BB&T (BBT) in Winston-Salem, N.C., narrowly missed Wall Street's first-quarter expectations because of sluggish loan growth.
The $184.7 billion-asset company's earnings fell 7% from the fourth quarter but more than doubled from a year earlier, to $501 million. At 69 cents a share, the results were a penny below the average estimate of analysts polled by Bloomberg. (BB&T's results from a year earlier were reduced by a $281 million tax-related adjustment.)
Revenue fell 7% from a year earlier, to $2.3 billion. Noninterest income fell 9%, to $911 million, after a steep decline in mortgage revenue.
Net interest income decreased by 5%, to $1.3 billion. The loan portfolio was flat compared to a year earlier, at $117.6 billion, with BB&T making small gains in commercial lending. The net interest margin compressed by 4 basis points, to 3.52%.
BB&T's offset revenue pressure with expense control. Noninterest expenses fell 1%, to $1.4 billion. Personnel expenses declined by 4%, to $782 million.
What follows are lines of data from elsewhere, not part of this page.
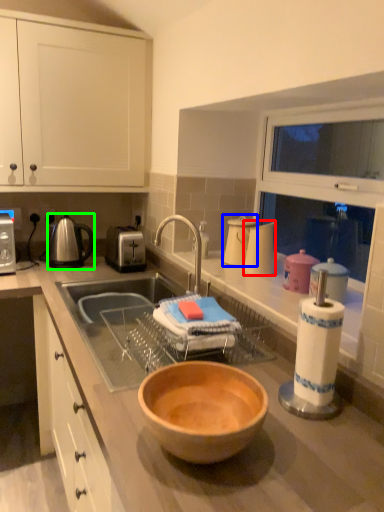 Question: Estimate the real-world distances between objects in this image. Which object is farther from appliance (highlighted by a red box), appliance (highlighted by a blue box) or tea pot (highlighted by a green box)?

Choices:
 (A) appliance
 (B) tea pot

Answer: (B) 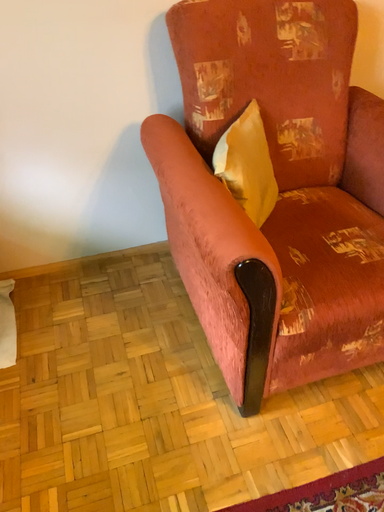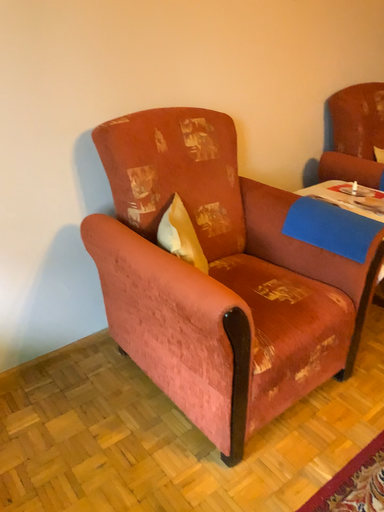 Question: How did the camera likely rotate when shooting the video?

Choices:
 (A) rotated downward
 (B) rotated upward

Answer: (B) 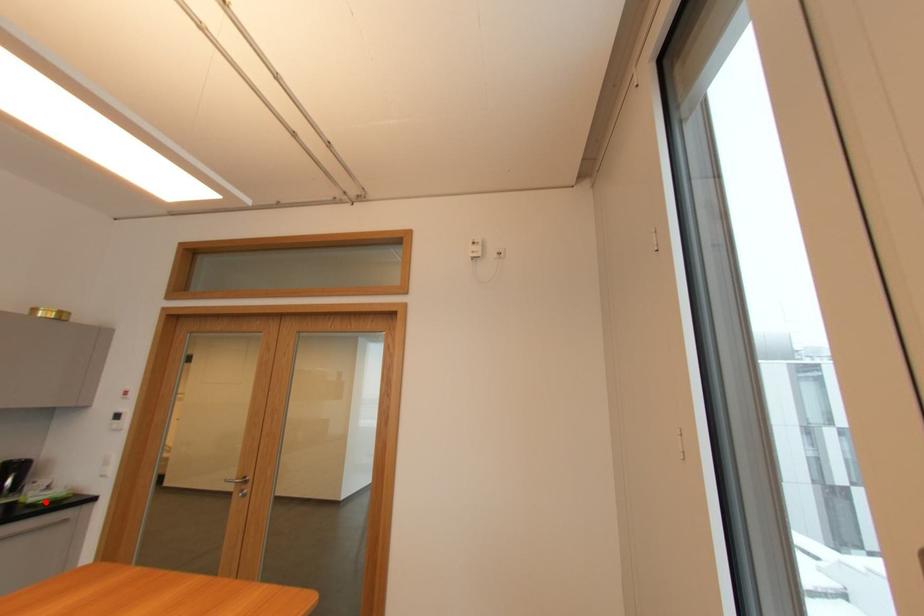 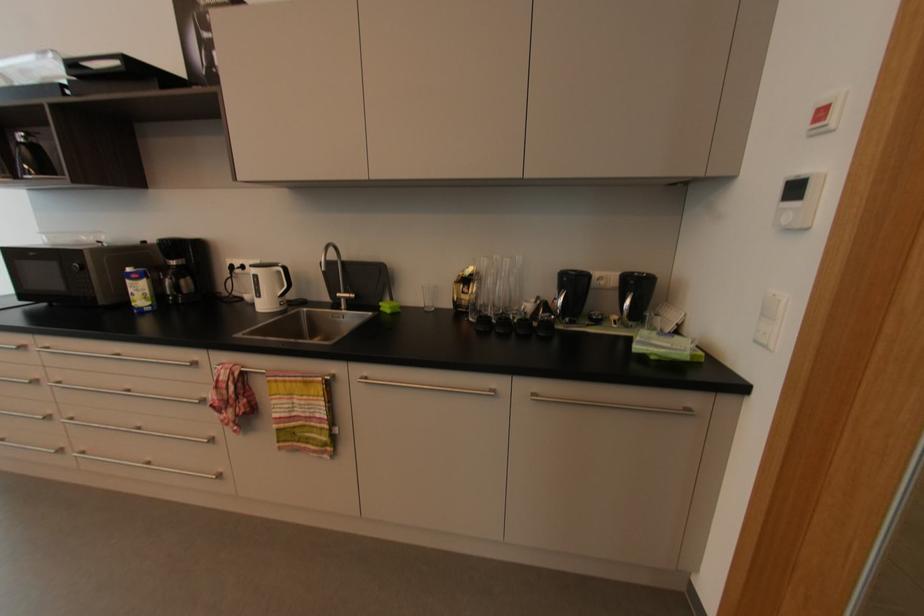 Question: I am providing you with two images of the same scene from different viewpoints. Image1 has a red point marked. In image2, the corresponding 3D location appears at what relative position? Reply with the corresponding letter.

Choices:
 (A) Closer
 (B) Farther

Answer: (B) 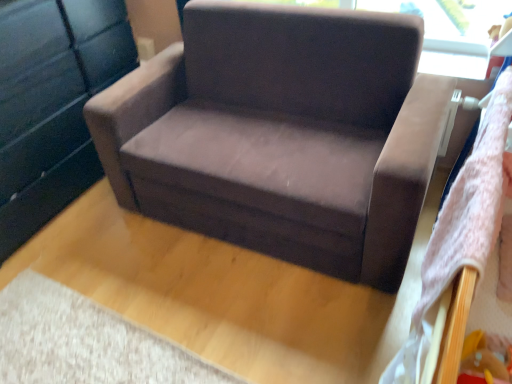 Question: Considering the relative positions of matte black dresser at left and suede-like brown armchair at center in the image provided, is matte black dresser at left behind suede-like brown armchair at center?

Choices:
 (A) no
 (B) yes

Answer: (B)

Question: From a real-world perspective, is matte black dresser at left physically below suede-like brown armchair at center?

Choices:
 (A) yes
 (B) no

Answer: (B)

Question: Could you tell me if matte black dresser at left is turned towards suede-like brown armchair at center?

Choices:
 (A) no
 (B) yes

Answer: (B)

Question: Does matte black dresser at left appear on the right side of suede-like brown armchair at center?

Choices:
 (A) yes
 (B) no

Answer: (B)

Question: Considering the relative sizes of matte black dresser at left and suede-like brown armchair at center in the image provided, is matte black dresser at left bigger than suede-like brown armchair at center?

Choices:
 (A) yes
 (B) no

Answer: (B)

Question: Is matte black dresser at left positioned in front of suede-like brown armchair at center?

Choices:
 (A) no
 (B) yes

Answer: (A)

Question: Does suede-like brown armchair at center have a larger size compared to matte black dresser at left?

Choices:
 (A) no
 (B) yes

Answer: (B)

Question: Is suede-like brown armchair at center aimed at matte black dresser at left?

Choices:
 (A) no
 (B) yes

Answer: (A)

Question: Does suede-like brown armchair at center have a lesser height compared to matte black dresser at left?

Choices:
 (A) no
 (B) yes

Answer: (B)

Question: Is suede-like brown armchair at center turned away from matte black dresser at left?

Choices:
 (A) no
 (B) yes

Answer: (A)

Question: Is suede-like brown armchair at center positioned beyond the bounds of matte black dresser at left?

Choices:
 (A) no
 (B) yes

Answer: (B)

Question: Is suede-like brown armchair at center wider than matte black dresser at left?

Choices:
 (A) no
 (B) yes

Answer: (B)

Question: From the image's perspective, is matte black dresser at left located above or below suede-like brown armchair at center?

Choices:
 (A) below
 (B) above

Answer: (B) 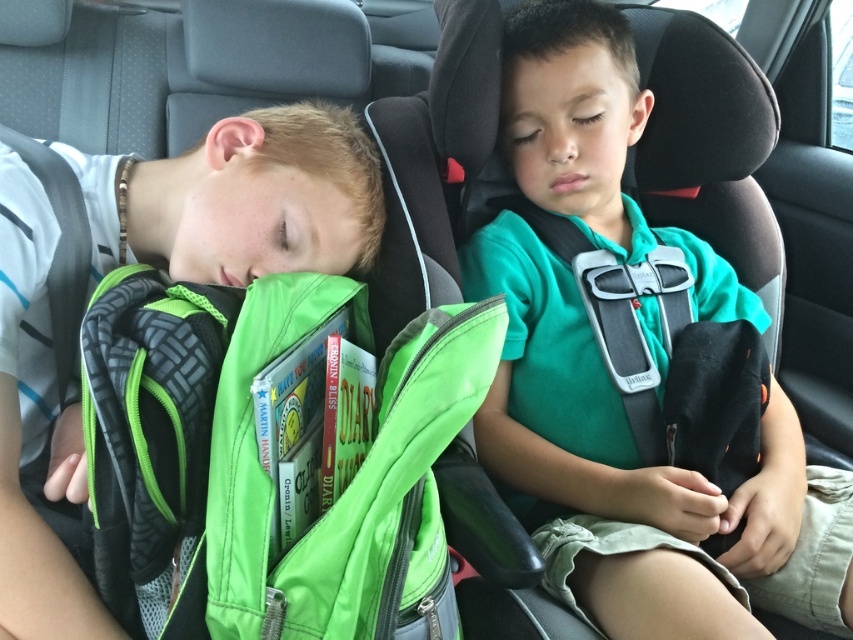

Lower expenses "created improvement in our efficiency ratio and helped generate positive operating leverage in the quarter," Kelly King, BB&T's chairman and chief executive, said in a press release Thursday. "We continue to expect improvement in the efficiency ratio as revenue growth is expected to outpace expense growth."
Credit quality continued to improve, which also helped the bottom line. The loan-loss provision fell 78%, to $60 million, while nonperforming assets fell 29%, to $990 million.